If you haven’t heard about WASP-76b then, sorry to tell you this but, you’ve been missing out. Last year, astronomers revealed the “hot Jupiter,” which lies about 640 light-years from Earth, has a curious nighttime quirk. Every evening on the planet. Yes, the stuff that goes into building our skyscrapers and apartments literally buckets down from the sky on WASP-76b.
The reason for the iron rain is intense heat. The exoplanet is tidally locked to its parent star, which means it only ever shows one side to its scorching hot companion, and its face is constantly on fire. In early 2020, researchers estimated that the planet probably reached around 3,800 degrees Fahrenheit (or around 2,100 degrees Celsius), enough to vaporize metals like iron.
But, concerningly for anyone looking to move to WASP-76b, the estimates may have been a little low.
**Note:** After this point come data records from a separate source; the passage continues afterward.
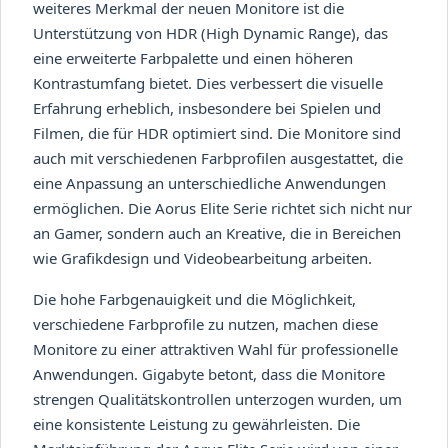
weiteres Merkmal der neuen Monitore ist die
Unterstützung von HDR (High Dynamic Range), das
eine erweiterte Farbpalette und einen höheren
Kontrastumfang bietet. Dies verbessert die visuelle
Erfahrung erheblich, insbesondere bei Spielen und
Filmen, die für HDR optimiert sind. Die Monitore sind
auch mit verschiedenen Farbprofilen ausgestattet, die
eine Anpassung an unterschiedliche Anwendungen
ermöglichen. Die Aorus Elite Serie richtet sich nicht nur
an Gamer, sondern auch an Kreative, die in Bereichen
wie Grafikdesign und Videobearbeitung arbeiten.
Die hohe Farbgenauigkeit und die Möglichkeit,
verschiedene Farbprofile zu nutzen, machen diese
Monitore zu einer attraktiven Wahl für professionelle
Anwendungen. Gigabyte betont, dass die Monitore
strengen Qualitätskontrollen unterzogen wurden, um
eine konsistente Leistung zu gewährleisten. Die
A new study, published Sept. 28 in the journal Astrophysical Journal Letters, used the Hawaiian Gemini telescopes to examine the planet from Earth. Through a technique known as spectroscopy, which allows scientists to detect elements based on a characteristic light signature, the researchers analyzed the upper atmosphere of WASP-76b and, unexpectedly, found it contained the strong spectral signal of ionized calcium.
“The signal we see from calcium, which comes from the tenuous upper atmosphere of the planet, is much stronger than what we expect from models,” said Ernst de Mooij, an astrophysicist at Queen’s University Belfast and co-author of the study.
Because the planet is so far away, it’s not possible at present to see exactly what is causing the calcium copiousness. We don’t have telescopes powerful enough to visualize what’s going on at WASP-76b, but the new information does begin to help astronomers unravel exactly what’s going on a world 640 light-years away.
Previous research had examined ionized calcium on two other giant, hot exoplanets known as KELT-9b and WASP-33b. That research team noted that models of these superhot Jupiters didn’t match up with the calcium signal they were seeing, suggesting an unknown process might be bringing calcium higher into the atmosphere. The new study lines up with that research and could help astronomers study the atmospheric escape of gases and elements to space — something that happens a lot faster if you’re right next to your host star and hot enough to vaporize iron.
The results form part of a survey of exoplanet atmospheres known as ExoGemS, which uses the Hawaiian Gemini observatory. The program will use the same technique on other exoplanets and give a greater accounting of their diversity, with WASP-76b’s curious calcium informing the next series of exoplanet analyses.
“We are planning to observe a large sample of exoplanets over a range of masses and temperatures to explore the diversity of exoplanet atmospheres and help us better understand the underlying processes,” said de Mooij.